A Essência das Ervas no Ilê: A Vida Pulsante do Axé

No terreiro, cada folha, cada raiz, cada flor é reconhecida como portadora de um poder específico, de uma vibração única que se alinha a um Nkisi ou a um propósito.

As ervas são consideradas os “cavalos” ou os “corpos” dos Nkisi no reino vegetal. Cada Nkisi tem suas ervas específicas, que carregam sua essência energética. Ao manuseá-las, macerá-las, cantá-las (milongas), estamos ativando a força do Nkisi que ali reside. É através das ervas que o axé divino é extraído e direcionado para fins específicos. Diariamente, o terreiro e seus membros precisam de limpeza energética. As ervas são a principal ferramenta para isso. Banhos de descarrego (mbenza ya ulongo), defumações (kusasula), e a limpeza de ambientes com o sumo das folhas afastam energias negativas, miasmas e quebram demandas.
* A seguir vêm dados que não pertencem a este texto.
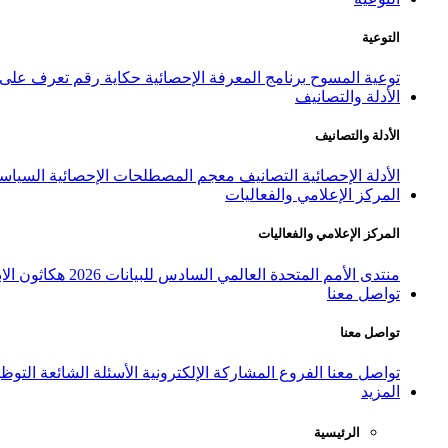
التوعية
توعية المسوح
برنامج المعرفة الإحصائية
حكاية رقم
تعرف على ا
الأدلة والتصانيف
الأدلة والتصانيف
الأدلة الإحصائية
التصانيف
معجم المصطلحات الإحصائية
السياسة
المركز الإعلامي والفعاليات
المركز الإعلامي والفعاليات
منتدى الأمم المتحدة العالمي السادس للبيانات 2026
هكاثون الاب
تواصل معنا
تواصل معنا
تواصل معنا
الفروع
المشاركة الإلكترونية
الأسئلة الشائعة
التوظ
المزيد
الرئيسية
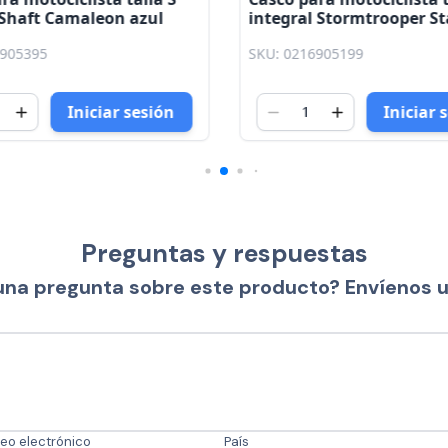
 Shaft Camaleon azul
integral Stormtrooper S
negro brillo azul Shaft
6905395
SKU: 0216905199
Iniciar sesión
Iniciar 
Preguntas y respuestas
una pregunta sobre este producto? Envíenos 
eo electrónico
País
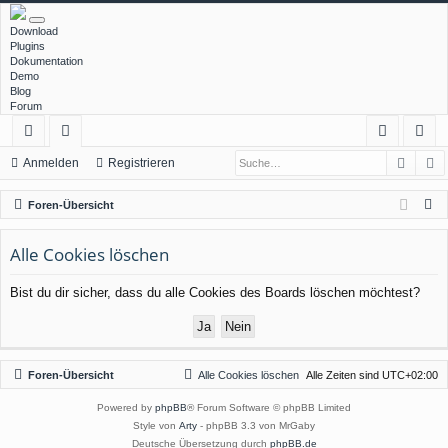
Download
Plugins
Dokumentation
Demo
Blog
Forum
Such
E
ch
or
n
eg
Anmelden
Registrieren
ne
en
m
ist
S
Foren-Übersicht
llz
el
rie
u
c
Alle Cookies löschen
ug
de
re
h
rif
n
n
Bist du dir sicher, dass du alle Cookies des Boards löschen möchtest?
e
f
Foren-Übersicht
Alle Cookies löschen
Alle Zeiten sind
UTC+02:00
Powered by
phpBB
® Forum Software © phpBB Limited
Style von
Arty
- phpBB 3.3 von MrGaby
Deutsche Übersetzung durch
phpBB.de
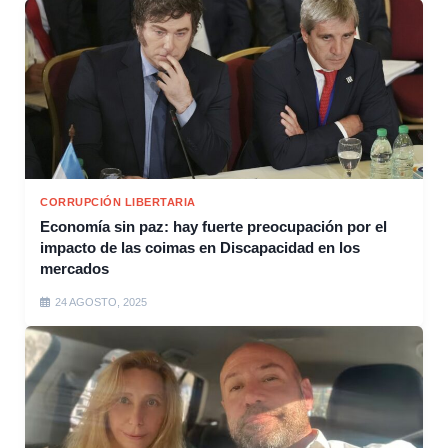
CORRUPCIÓN LIBERTARIA
Economía sin paz: hay fuerte preocupación por el
impacto de las coimas en Discapacidad en los
mercados
24 AGOSTO, 2025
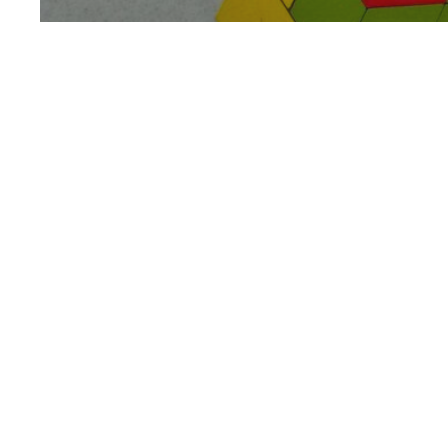
Anim’Math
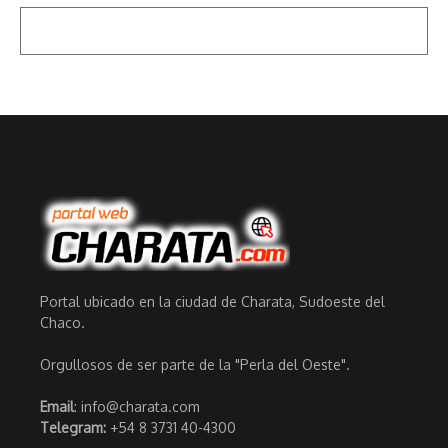
Portal ubicado en la ciudad de Charata, Sudoeste del
Chaco.
Orgullosos de ser parte de la "Perla del Oeste".
Email
: info@charata.com
Telegram:
+54 8 3731 40-4300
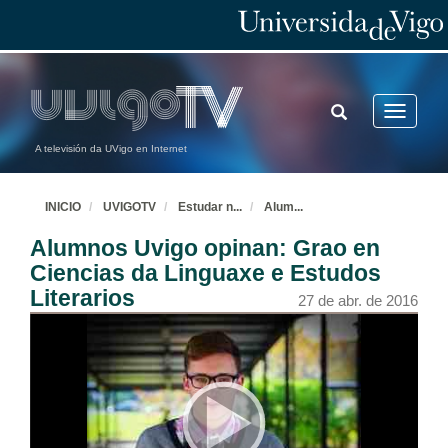
TOGGLE
Toggle
SEARCH
navigatio
A televisión da UVigo en Internet
INICIO
UVIGOTV
Estudar n
...
Alum
...
Alumnos Uvigo opinan: Grao en
Ciencias da Linguaxe e Estudos
Literarios
27 de abr. de 2016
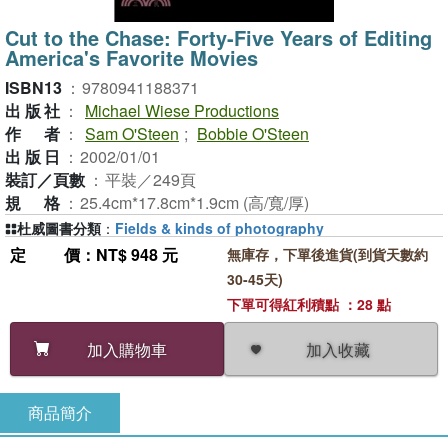
Cut to the Chase: Forty-Five Years of Editing
America's Favorite Movies
ISBN13
：
9780941188371
出版社
：
Michael Wiese Productions
作者
：
Sam O'Steen
;
Bobbie O'Steen
出版日
：
2002/01/01
裝訂／頁數
：
平裝／249頁
規格
：
25.4cm*17.8cm*1.9cm (高/寬/厚)
杜威圖書分類
：
Fields & kinds of photography
定價
：NT$ 948 元
無庫存，下單後進貨(到貨天數約
30-45天)
下單可得紅利積點 ：28 點
加入收藏
加入購物車
商品簡介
Elas restabelecem o equilíbrio e preparam o corpo e o espírito para receber energias positivas.

Para cada enfermidade física, espiritual ou emocional, há uma combinação de ervas que, preparadas como chás, compressas (kufungama), ou banhos, trazem a cura. Elas restauram o muenhu (vida) e o equilíbrio energético do indivíduo.

Para atrair boas energias, prosperidade, amor e oportunidades, utilizamos ervas com vibrações específicas. Banhos para abrir caminhos, infusões para o comércio, defumações para atrair abundância – tudo isso é feito com a inteligência e o poder das ervas que ressoam com a fartura e a boa sorte. Muitas ervas também são associadas aos ancestrais e são usadas em rituais de reverência e comunicação com os que já partiram, mantendo o elo entre o presente e o passado. A presença e o uso contínuo das ervas no tereiro são uma forma de aprendizado constante para os iniciados (ndumbis). Eles aprendem a identificar as ervas, suas funções, como manuseá-las, as milongas correspondentes e a importância de zelar por elas. É um conhecimento transmitido oralmente e vivenciado, parte essencial da formação sacerdotal.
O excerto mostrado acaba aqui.